Lui cammina avanti e indietro passandosi una mano tra i capelli mentre io mi mordo il labbro, non sapendo a cosa andavo incontro da lì a poco.

"Hai ragione" dice e mi spiazza "Non ne valgo la pena"
"Non ho mai detto questo" dico scuotendo la testa, alzandomi a mia volta.
"Non vuoi più stare con me, Ginevra" dice amareggiato e deluso.
"Non capisci" dico poi alzo gli occhi al cielo per trovare le parole giuste ma riesco solo ad essere cruda "Nicolò, io e te non stiamo insieme" abbasso gli occhi e lo guardo "Io e te siamo due amanti" aggiungo, lui serra la mascella ma i suoi occhi si fanno lucidi "Ti prego, non guardarmi così" faccio per avvicinarmi ma si sposta.
"Sei una stronza" mi dice e non riesce a controllare una lacrima che cade giù, non lo avevo mai visto piangere.
"Io voglio solo viverti alla luce del giorno"
"E allora resisti"
"Non ci riesco!" esclamo, crollando definitivamente.

Ci stavamo facendo del male davanti ad un sentimento che provavamo entrambi.
Era un sentimento forte, genuino ma che doveva rimanere nascosto ed era la cosa che faceva più male.
Come può l'emozione rimanere nascosta?
Come si può far finta di niente ed andare avanti?
Accettai perché pensavo di potercela fare, di poter andar oltre il mio ideale ma a mente lucida sapevo dell'errore, sapevo che sarei crollata e così è successo.

"Io voglio stare con te" dice Nicolò, interrompendo i miei pensieri.
"Lascia Chiara" rispondo di getto, lui mi guarda e capisco che mi stava dando ragione ma rimane comunque fermo sulla sua posizione.
"Ora non posso" dice serio.
"Perché?" ribatto.
"Perché ho avuto troppe accuse mediatiche, sono stato troppo al centro di gossip e non posso permettermelo" risponde sospirando mentre porta le mani sui fianchi.
"Quindi ora sono io che non ne valgo più la pena?" chiedo stranita.
"Ci mancavi solo tu" sussurra roteando gli occhi.

Ci ero rimasta male, perché sapevo che non voleva attirare di nuovo l'attenzione su di lui ma pensavo che davanti a questo discorso la situazione cambiasse.
Mi allontano mentre mi guarda perplesso, mi avvicino alla porta e la apro, poi gli faccio cenno che doveva andarsene.

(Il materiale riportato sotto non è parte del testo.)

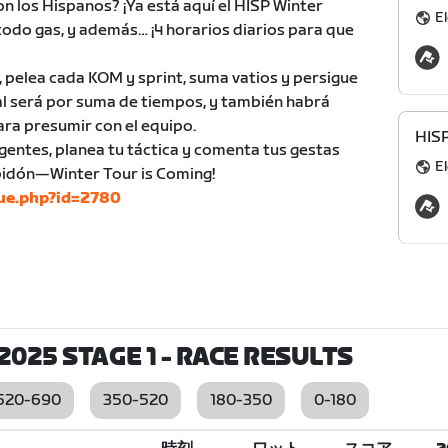
on los Hispanos? ¡Ya está aquí el HISP Winter
El
 todo gas, y además… ¡4 horarios diarios para que
, pelea cada KOM y sprint, suma vatios y persigue
eral será por suma de tiempos, y también habrá
ara presumir con el equipo.
HIS
gentes, planea tu táctica y comenta tus gestas
El
 bidón—Winter Tour is Coming!
gue.php?id=2780
2025 STAGE 1
- RACE RESULTS
520-690
350-520
180-350
0-180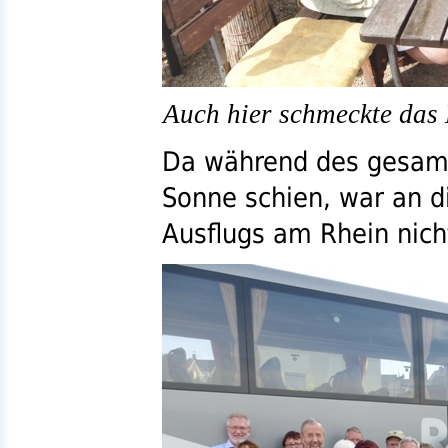
Auch hier schmeckte das 
Da während des gesamt
Sonne schien, war an 
Ausflugs am Rhein nich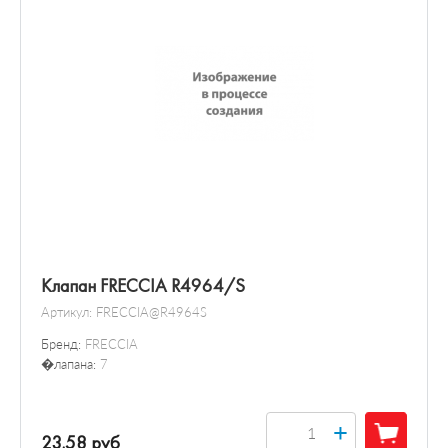
Клапан FRECCIA R4964/S
Артикул:
FRECCIA@R4964S
Бренд:
FRECCIA
�лапана:
7
+
23.58 руб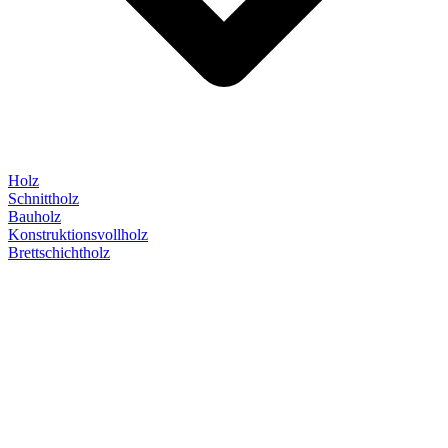
Holz
Schnittholz
Bauholz
Konstruktionsvollholz
Brettschichtholz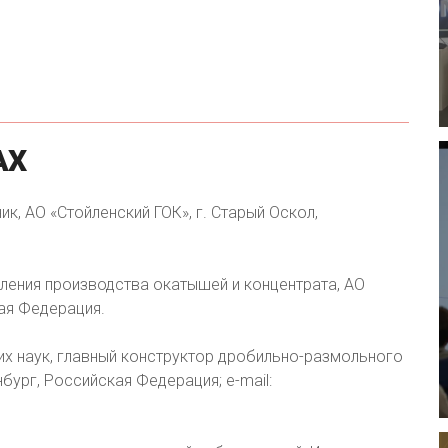
АХ
к, АО «Стойленский ГОК», г. Старый Оскол,
ления производства окатышей и концентрата, АО
ая Федерация.
их наук, главный конструктор дробильно-размольного
бург, Российская Федерация; e-mail: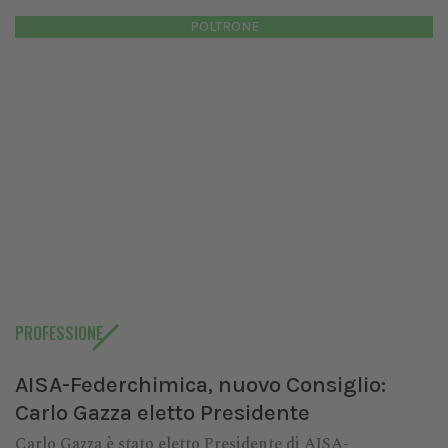
POLTRONE
PROFESSIONE
AISA-Federchimica, nuovo Consiglio:
Carlo Gazza eletto Presidente
Carlo Gazza è stato eletto Presidente di AISA-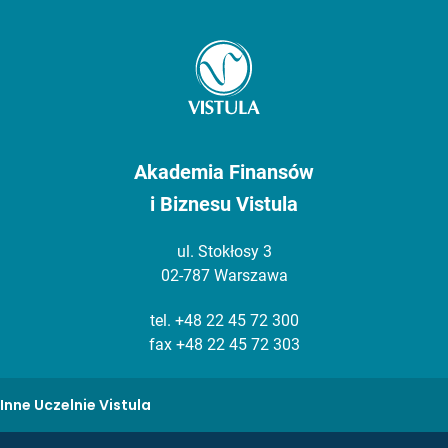
Akademia Finansów
i Biznesu Vistula
ul. Stokłosy 3
02-787 Warszawa
tel.
+48 22 45 72 300
fax +48 22 45 72 303
Inne Uczelnie Vistula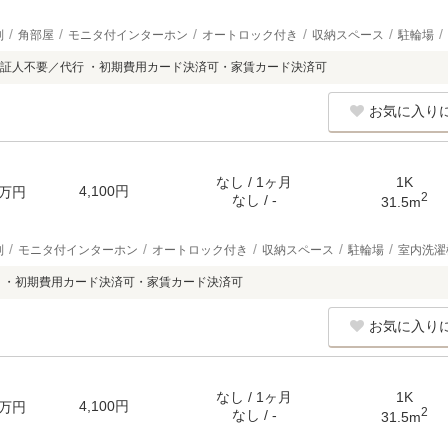
別
角部屋
モニタ付インターホン
オートロック付き
収納スペース
駐輪場
証人不要／代行 ・初期費用カード決済可・家賃カード決済可
お気に入り
なし / 1ヶ月
1K
4,100円
万円
2
なし / -
31.5m
別
モニタ付インターホン
オートロック付き
収納スペース
駐輪場
室内洗濯
 ・初期費用カード決済可・家賃カード決済可
お気に入り
なし / 1ヶ月
1K
4,100円
万円
2
なし / -
31.5m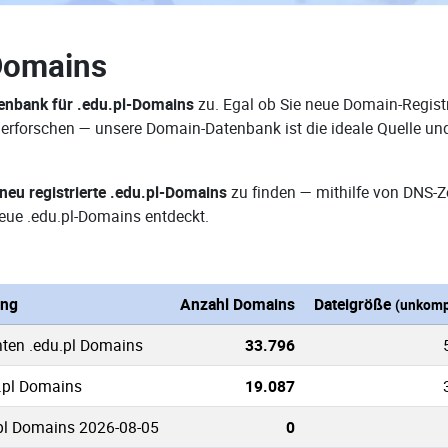
Domains
nbank für .edu.pl-Domains
zu. Egal ob Sie neue Domain-Registr
e erforschen — unsere Domain-Datenbank ist die ideale Quelle u
neu registrierte .edu.pl-Domains
zu finden — mithilfe von DNS-
ue .edu.pl-Domains entdeckt.
ung
Anzahl Domains
Dateigröße
(unkomp
nten .edu.pl Domains
33.796
u.pl Domains
19.087
pl Domains 2026-08-05
0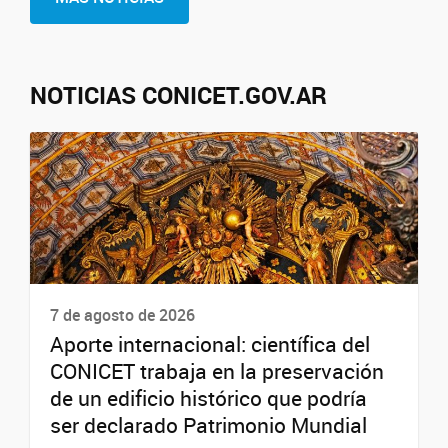
NOTICIAS CONICET.GOV.AR
7 de agosto de 2026
Aporte internacional: científica del
CONICET trabaja en la preservación
de un edificio histórico que podría
ser declarado Patrimonio Mundial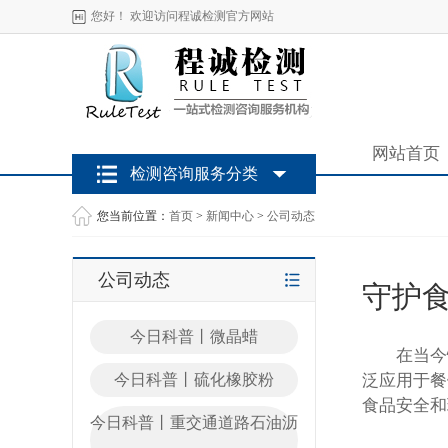
您好！ 欢迎访问程诚检测官方网站
网站首页
检测咨询服务分类
您当前位置：
首页
>
新闻中心
>
公司动态
公司动态
守护
今日科普丨微晶蜡
在当今快
今日科普丨硫化橡胶粉
泛应用于餐
食品安全和
今日科普丨重交通道路石油沥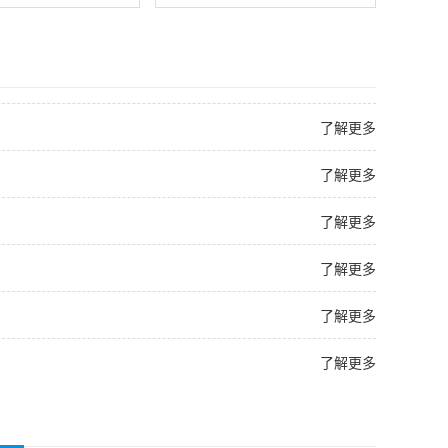
了解更多
了解更多
了解更多
了解更多
了解更多
了解更多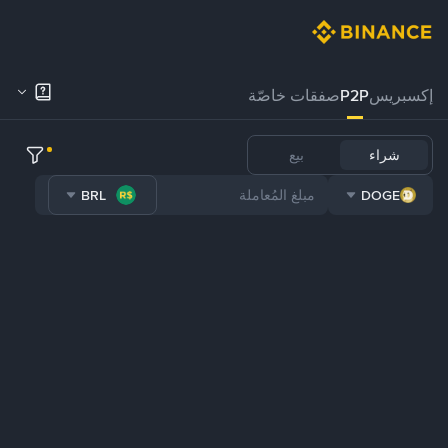
إكسبريس
P2P
صفقات خاصّة
شراء
بيع
BRL
DOGE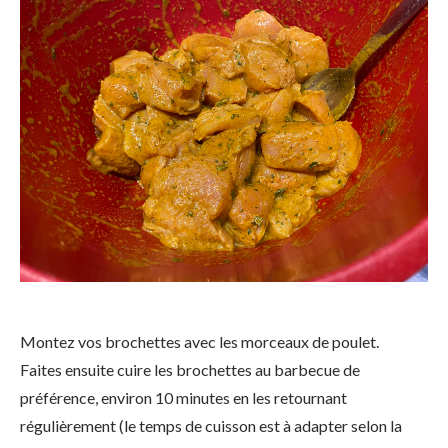
Montez vos brochettes avec les morceaux de poulet.
Faites ensuite cuire les brochettes au barbecue de
préférence, environ 10 minutes en les retournant
régulièrement (le temps de cuisson est à adapter selon la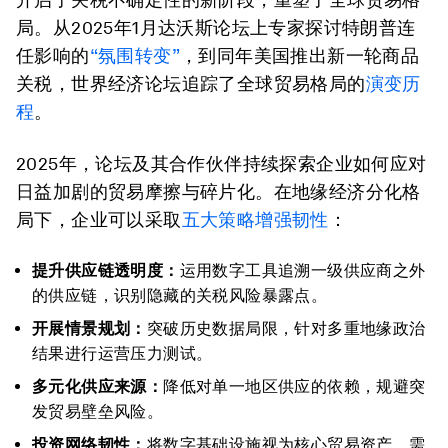
局。从2025年1月达沃斯论坛上专家探讨特朗普连
任影响的
“氛围转变”
，到同年美国推出新一轮商品
关税，世界经济论坛追踪了全球贸易格局的
演变历
程
。
2025年，论坛及其合作伙伴持续探索企业如何应对
日益加剧的贸易摩擦与碎片化。在地缘经济分化格
局下，企业可以采取
五大策略增强韧性
：
提升供应链透明度：
运用数字工具追溯一级供应商之外
的供应链，识别隐藏的关税风险暴露点。
开展情景规划：
突破历史数据局限，针对多重地缘政治
结果进行运营压力测试。
多元化供应来源：
降低对单一地区供应的依赖，规避突
发贸易壁垒风险。
投资网络韧性：
将数字基础设施视为核心贸易资产，需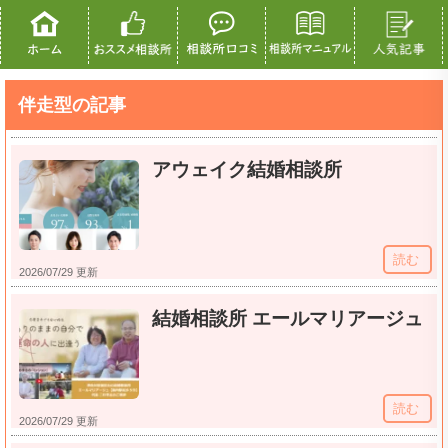
伴走型の記事
アウェイク結婚相談所
読む
2026/07/29 更新
結婚相談所 エールマリアージュ
読む
2026/07/29 更新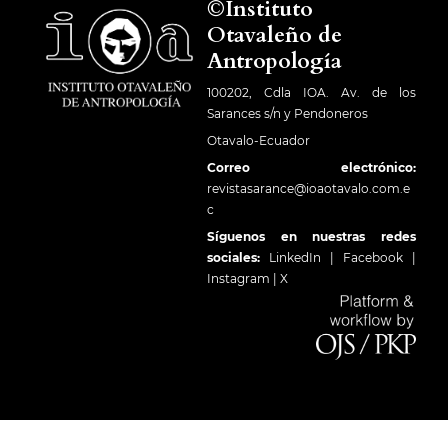
©Instituto
Otavaleño de
Antropología
100202, Cdla IOA. Av. de los
Sarances s/n y Pendoneros
Otavalo-Ecuador
Correo electrónico:
revistasarance@ioaotavalo.com.e
c
Síguenos en nuestras redes
sociales:
LinkedIn
|
Facebook
|
Instagram
|
X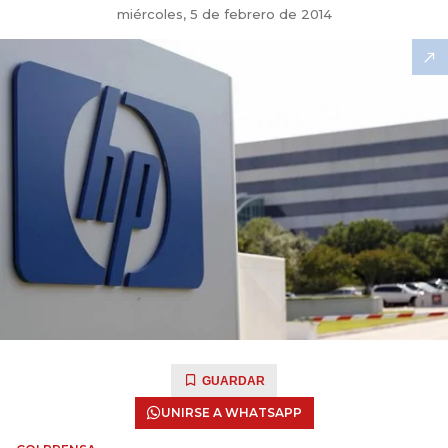
miércoles, 5 de febrero de 2014
GUARDAR
UNIRSE A WHATSAPP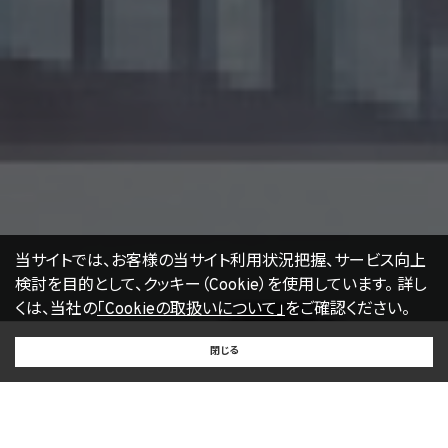
当サイトでは、お客様の当サイト利用状況把握、サービス向上
検討を目的として、クッキー（Cookie）を使用しています。
詳し
くは、当社の
「Cookieの取扱いについて」
をご確認ください。
BUY
SELL
RENT
閉じる
買いたい
売りたい
借りたい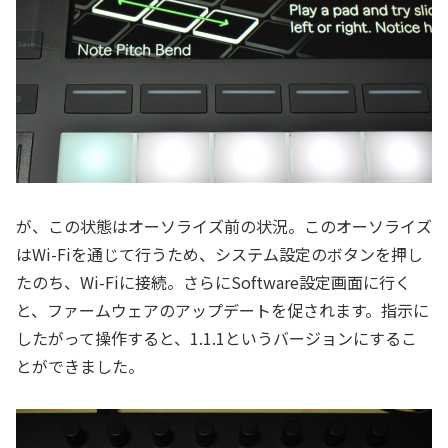
が、この状態はオーソライズ前の状況。このオーソライズ
はWi-Fiを通じて行うため、システム設定のボタンを押し
たのち、Wi-Fiに接続。さらにSoftware設定画面に行く
と、ファームウェアのアップデートを促されます。指示に
したがって操作すると、1.1.1というバージョンにするこ
とができました。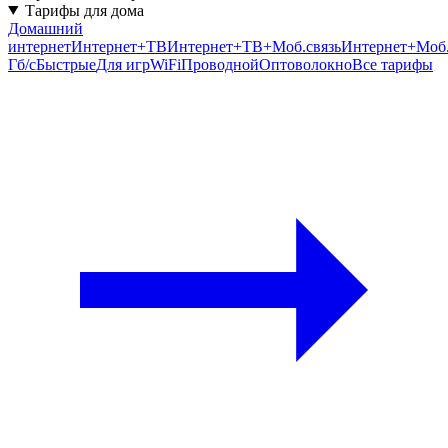
Тарифы для дома
Домашний
интернет
Интернет+ТВ
Интернет+ТВ+Моб.связь
Интернет+Моб.
Гб/c
Быстрые
Для игр
WiFi
Проводной
Оптоволокно
Все тарифы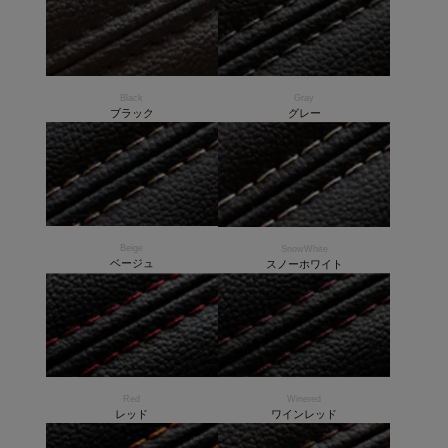
Black
Gray
ブラック
グレー
Beige
SnowWhite
ベージュ
スノーホワイト
Red
Winered
レッド
ワインレッド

"Mi stai cacciando?!" chiede sorpreso mentre si avvicina a me.
"Esci" dico con tono autoritario.
"Ginevra" dice abbassando quel muro che si era costruito ma ero troppo delusa per poterlo scavalcare.
"Esci" ripeto indicando l'uscita.

Lui abbassa il viso consapevole che non mi sarei schiodata, almeno per oggi, da quella posizione.
Esce cupo e spento, con la testa bassa perché se ci fossimo guardati probabilmente non avremmo retto il colpo.
Chiudo la porta alle sue spalle e cerco di regolarizzare il respiro mentre l'emotività stava avendo il sopravvento.
Non sapevo se con quel gesto stavamo andando verso una fine, verso un punto o se sarebbe stato un altro nostro periodo di stallo ma sicuramente oggi avevo chiarito la mia posizione e potevo ritenermi almeno un po' sollevata.